Cybersecurity researchers have found a brand new malware marketing campaign that leverages bogus Google Websites pages and HTML smuggling to distribute a business malware referred to as AZORult with the intention to facilitate data theft.

“It makes use of an unorthodox HTML smuggling method the place the malicious payload is embedded in a separate JSON file hosted on an exterior web site,” Netskope Menace Labs researcher Jan Michael Alcantara mentioned in a report revealed final week.

The phishing marketing campaign has not been attributed to a selected menace actor or group.
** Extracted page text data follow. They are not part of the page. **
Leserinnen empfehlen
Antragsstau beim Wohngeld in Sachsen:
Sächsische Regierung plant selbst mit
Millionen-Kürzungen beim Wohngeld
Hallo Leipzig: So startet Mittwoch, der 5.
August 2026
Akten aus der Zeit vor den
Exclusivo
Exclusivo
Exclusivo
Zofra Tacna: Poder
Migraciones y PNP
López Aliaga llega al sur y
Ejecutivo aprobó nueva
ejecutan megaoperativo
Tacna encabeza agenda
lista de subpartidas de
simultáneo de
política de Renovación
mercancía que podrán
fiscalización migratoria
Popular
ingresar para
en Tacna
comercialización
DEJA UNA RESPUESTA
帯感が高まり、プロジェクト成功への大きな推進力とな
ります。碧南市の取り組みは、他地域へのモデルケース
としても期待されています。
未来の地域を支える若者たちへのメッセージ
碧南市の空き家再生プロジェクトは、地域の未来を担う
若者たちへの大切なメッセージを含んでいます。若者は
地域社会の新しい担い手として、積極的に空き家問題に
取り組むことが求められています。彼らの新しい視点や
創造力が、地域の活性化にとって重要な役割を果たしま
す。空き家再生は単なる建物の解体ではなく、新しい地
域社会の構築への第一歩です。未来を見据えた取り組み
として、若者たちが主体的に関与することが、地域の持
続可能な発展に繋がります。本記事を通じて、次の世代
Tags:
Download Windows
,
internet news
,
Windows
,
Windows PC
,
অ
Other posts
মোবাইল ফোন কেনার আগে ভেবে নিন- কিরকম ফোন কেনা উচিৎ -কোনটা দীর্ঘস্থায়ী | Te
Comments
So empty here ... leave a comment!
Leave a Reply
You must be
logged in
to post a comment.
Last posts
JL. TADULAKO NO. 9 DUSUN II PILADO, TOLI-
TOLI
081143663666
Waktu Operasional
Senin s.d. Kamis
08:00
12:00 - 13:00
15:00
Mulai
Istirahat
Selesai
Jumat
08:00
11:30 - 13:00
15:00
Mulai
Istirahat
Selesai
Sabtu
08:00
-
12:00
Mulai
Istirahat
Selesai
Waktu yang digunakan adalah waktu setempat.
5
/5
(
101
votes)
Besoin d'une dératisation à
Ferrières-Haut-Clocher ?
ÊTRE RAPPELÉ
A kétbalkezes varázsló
The cybersecurity firm described it as widespread in nature, carried out with an intent to gather delicate information for promoting them in underground boards.

AZORult, additionally referred to as PuffStealer and Ruzalto, is an data stealer first detected round 2016. It is sometimes distributed through phishing and malspam campaigns, trojanized installers for pirated software program or media, and malvertising.

As soon as put in, it is able to gathering credentials, cookies, and historical past from net browsers, screenshots, paperwork matching an inventory of particular extensions (.TXT, .DOC, .XLS, .DOCX, .XLSX, .AXX, and .KDBX), and information from 137 cryptocurrency wallets. AXX information are encrypted information created by AxCrypt, whereas KDBX refers to a password database created by the KeePass password supervisor.

The newest assault exercise includes the menace actor creating counterfeit Google Docs pages on Google Websites that subsequently make the most of HTML smuggling to ship the payload.

HTML smuggling is the identify given to a stealthy method wherein official HTML5 and JavaScript options are abused to assemble and launch the malware by “smuggling” an encoded malicious script.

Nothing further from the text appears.